*** Opening of Information given ***
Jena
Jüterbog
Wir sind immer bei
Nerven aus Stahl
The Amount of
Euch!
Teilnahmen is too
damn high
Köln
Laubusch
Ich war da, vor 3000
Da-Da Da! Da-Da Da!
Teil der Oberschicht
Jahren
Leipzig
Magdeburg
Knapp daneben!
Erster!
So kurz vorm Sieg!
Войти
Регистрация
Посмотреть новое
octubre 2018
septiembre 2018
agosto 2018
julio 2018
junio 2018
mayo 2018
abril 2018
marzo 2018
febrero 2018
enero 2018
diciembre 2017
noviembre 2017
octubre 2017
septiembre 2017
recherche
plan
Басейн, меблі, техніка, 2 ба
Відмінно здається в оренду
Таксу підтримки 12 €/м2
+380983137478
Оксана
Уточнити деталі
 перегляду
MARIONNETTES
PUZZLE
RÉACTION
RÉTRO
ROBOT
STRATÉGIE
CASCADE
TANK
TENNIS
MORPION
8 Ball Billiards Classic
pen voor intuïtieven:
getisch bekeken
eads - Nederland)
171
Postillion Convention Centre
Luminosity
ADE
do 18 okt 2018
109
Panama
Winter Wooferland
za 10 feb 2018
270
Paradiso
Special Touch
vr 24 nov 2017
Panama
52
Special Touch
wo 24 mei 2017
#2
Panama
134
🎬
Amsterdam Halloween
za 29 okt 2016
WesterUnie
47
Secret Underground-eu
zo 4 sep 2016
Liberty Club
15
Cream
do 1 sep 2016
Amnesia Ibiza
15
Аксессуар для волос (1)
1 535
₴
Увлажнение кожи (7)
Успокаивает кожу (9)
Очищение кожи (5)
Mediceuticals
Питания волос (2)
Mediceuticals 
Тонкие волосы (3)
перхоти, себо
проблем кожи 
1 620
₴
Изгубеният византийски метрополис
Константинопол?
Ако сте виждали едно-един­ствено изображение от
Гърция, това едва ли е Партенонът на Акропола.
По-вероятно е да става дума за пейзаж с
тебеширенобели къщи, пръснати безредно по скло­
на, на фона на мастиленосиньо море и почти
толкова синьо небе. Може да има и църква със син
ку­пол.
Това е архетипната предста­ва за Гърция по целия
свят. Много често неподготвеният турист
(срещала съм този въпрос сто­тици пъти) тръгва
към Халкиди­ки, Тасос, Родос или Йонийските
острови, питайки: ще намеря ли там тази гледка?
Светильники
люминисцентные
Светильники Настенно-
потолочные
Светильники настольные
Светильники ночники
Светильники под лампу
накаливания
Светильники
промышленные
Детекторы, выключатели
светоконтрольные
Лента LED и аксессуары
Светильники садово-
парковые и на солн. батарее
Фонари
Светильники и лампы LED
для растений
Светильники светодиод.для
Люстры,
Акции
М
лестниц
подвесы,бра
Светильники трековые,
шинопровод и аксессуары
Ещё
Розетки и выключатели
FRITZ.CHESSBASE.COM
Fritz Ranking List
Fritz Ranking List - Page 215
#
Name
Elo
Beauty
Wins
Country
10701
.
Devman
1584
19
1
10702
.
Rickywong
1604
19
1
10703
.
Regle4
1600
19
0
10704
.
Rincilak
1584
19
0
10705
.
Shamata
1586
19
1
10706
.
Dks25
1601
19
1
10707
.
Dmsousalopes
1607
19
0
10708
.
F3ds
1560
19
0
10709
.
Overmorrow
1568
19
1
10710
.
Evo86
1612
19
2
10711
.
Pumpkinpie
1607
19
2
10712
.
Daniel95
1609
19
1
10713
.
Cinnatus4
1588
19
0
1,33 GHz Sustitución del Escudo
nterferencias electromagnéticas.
*** Close of Information given ***
_Exercise directions:_ Return every line of the data above in which "кожи" appears.

_Task output:_
Увлажнение кожи (7)
Очищение кожи (5)
проблем кожи 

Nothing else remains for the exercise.